In the copy, keep the lines from the first line of the material below through the line containing "产空间不断向地铁、莫斯科中央环线和市郊铁路沿线发展。办" exactly as they are, and include no pictures.
============
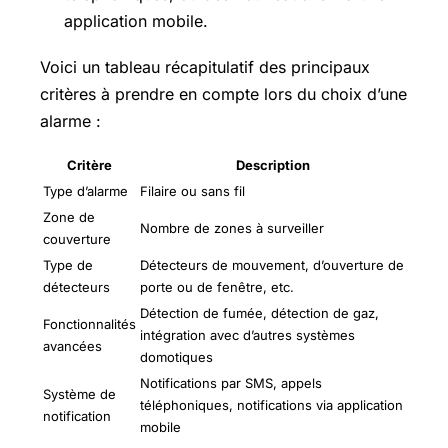
application mobile.
Voici un tableau récapitulatif des principaux
critères à prendre en compte lors du choix d’une
alarme :
Critère
Description
Type d’alarme
Filaire ou sans fil
Zone de
Nombre de zones à surveiller
couverture
Type de
Détecteurs de mouvement, d’ouverture de
détecteurs
porte ou de fenêtre, etc.
Détection de fumée, détection de gaz,
Fonctionnalités
intégration avec d’autres systèmes
avancées
domotiques
Notifications par SMS, appels
Système de
téléphoniques, notifications via application
notification
mobile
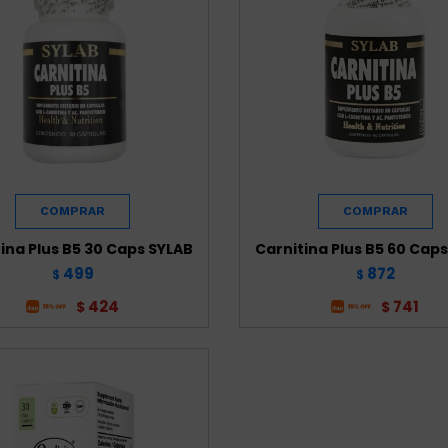
ina Plus B5 30 Caps SYLAB
Carnitina Plus B5 60 Cap
499
872
$
$
424
741
$
$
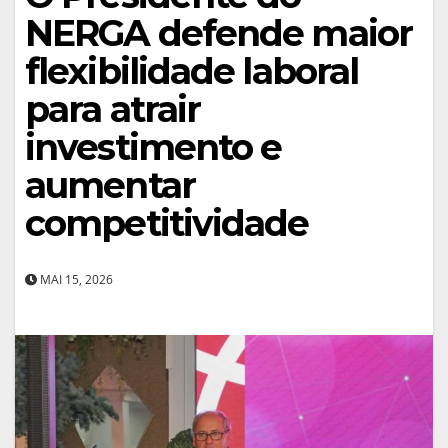
NERGA defende maior
flexibilidade laboral
para atrair
investimento e
aumentar
competitividade
MAI 15, 2026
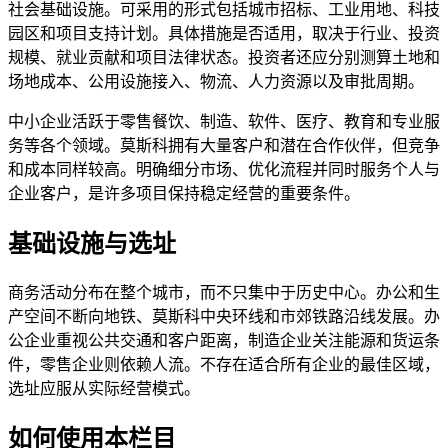
社会基础设施。可采用的形式包括城市招标、工业用地、科技
园区和项目支持计划。具体措施是否适用，取决于行业、投资
规模、就业贡献和项目法律状态。投资者还应分别测算土地和
场地成本、公用设施接入、物流、人力资源以及审批周期。
中小企业活跃于零售餐饮、制造、软件、医疗、教育和专业服
务等各个领域。莫斯科拥有大量客户和潜在合作伙伴，但竞争
和成本同样较高。明确细分市场、优化流程并同时服务个人与
企业客户，是许多项目保持稳定经营的重要条件。
基础设施与选址
商务活动分布在整个城市，而不只集中于历史中心。办公和生
产空间不断向地铁、莫斯科中央环线和市郊铁路沿线发展。办
公企业重视公共交通和客户距离，制造企业关注能源和货运条
件，零售企业则依赖人流。不存在适合所有企业的最佳区域，
选址应服从实际经营模式。
如何使用本栏目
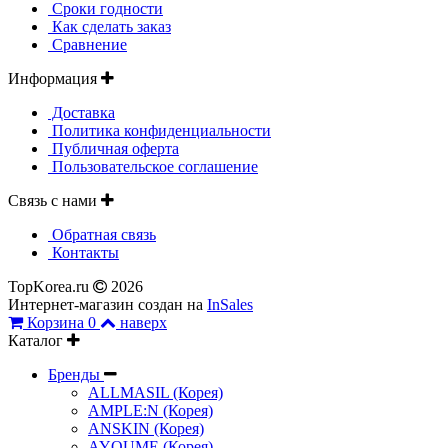
Сроки годности
Как сделать заказ
Сравнение
Информация
Доставка
Политика конфиденциальности
Публичная оферта
Пользовательское соглашение
Связь с нами
Обратная связь
Контакты
TopKorea.ru
2026
Интернет-магазин создан на
InSales
Корзина
0
наверх
Каталог
Бренды
ALLMASIL (Корея)
AMPLE:N (Корея)
ANSKIN (Корея)
AYOUME (Корея)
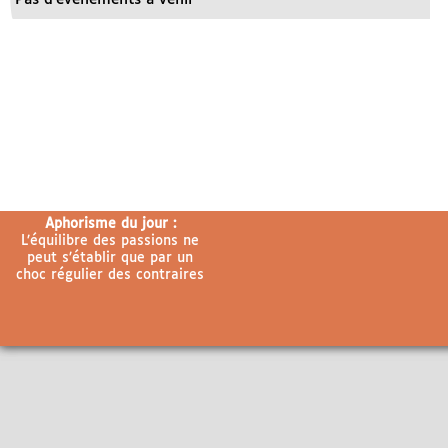
Aphorisme du jour :
L’équilibre des passions ne
peut s’établir que par un
choc régulier des contraires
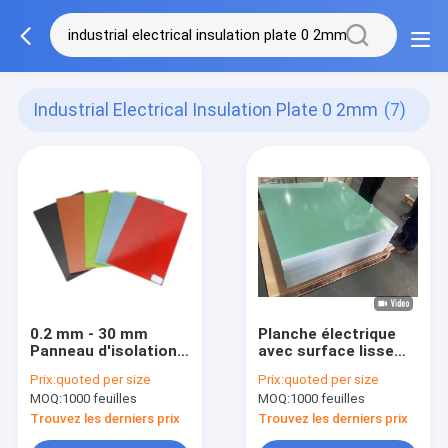
Industrial Electrical Insulation Plate 0 2mm
(7)
0.2 mm - 30 mm
Planche électrique
Panneau d'isolation
avec surface lisse
électrique Bonne
0,1 mm - 100 mm
Prix:
quoted per size
Prix:
quoted per size
stabilité électrique
Épaisseur d'isolation
MOQ:
1000 feuilles
MOQ:
1000 feuilles
et haute résistance
supérieure
mécanique
Trouvez les derniers prix
Trouvez les derniers prix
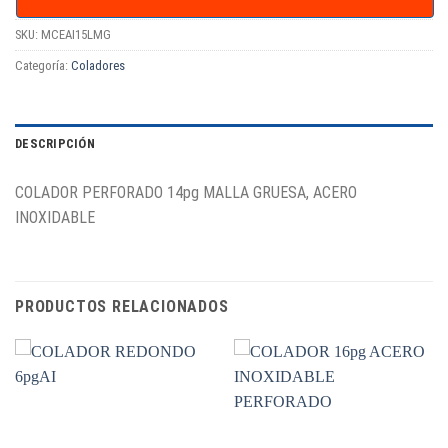
SKU:
MCEAI15LMG
Categoría:
Coladores
DESCRIPCIÓN
COLADOR PERFORADO 14pg MALLA GRUESA, ACERO
INOXIDABLE
PRODUCTOS RELACIONADOS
============
OUTPUT:
application mobile.
Voici un tableau récapitulatif des principaux
critères à prendre en compte lors du choix d’une
alarme :
Critère
Description
Type d’alarme
Filaire ou sans fil
Zone de
Nombre de zones à surveiller
couverture
Type de
Détecteurs de mouvement, d’ouverture de
détecteurs
porte ou de fenêtre, etc.
Détection de fumée, détection de gaz,
Fonctionnalités
intégration avec d’autres systèmes
avancées
domotiques
Notifications par SMS, appels
Système de
téléphoniques, notifications via application
notification
mobile
ina Plus B5 30 Caps SYLAB
Carnitina Plus B5 60 Cap
499
872
$
$
424
741
$
$
NERGA defende maior
flexibilidade laboral
para atrair
investimento e
aumentar
competitividade
MAI 15, 2026
社会基础设施。可采用的形式包括城市招标、工业用地、科技
园区和项目支持计划。具体措施是否适用，取决于行业、投资
规模、就业贡献和项目法律状态。投资者还应分别测算土地和
场地成本、公用设施接入、物流、人力资源以及审批周期。
中小企业活跃于零售餐饮、制造、软件、医疗、教育和专业服
务等各个领域。莫斯科拥有大量客户和潜在合作伙伴，但竞争
和成本同样较高。明确细分市场、优化流程并同时服务个人与
企业客户，是许多项目保持稳定经营的重要条件。
基础设施与选址
商务活动分布在整个城市，而不只集中于历史中心。办公和生
产空间不断向地铁、莫斯科中央环线和市郊铁路沿线发展。办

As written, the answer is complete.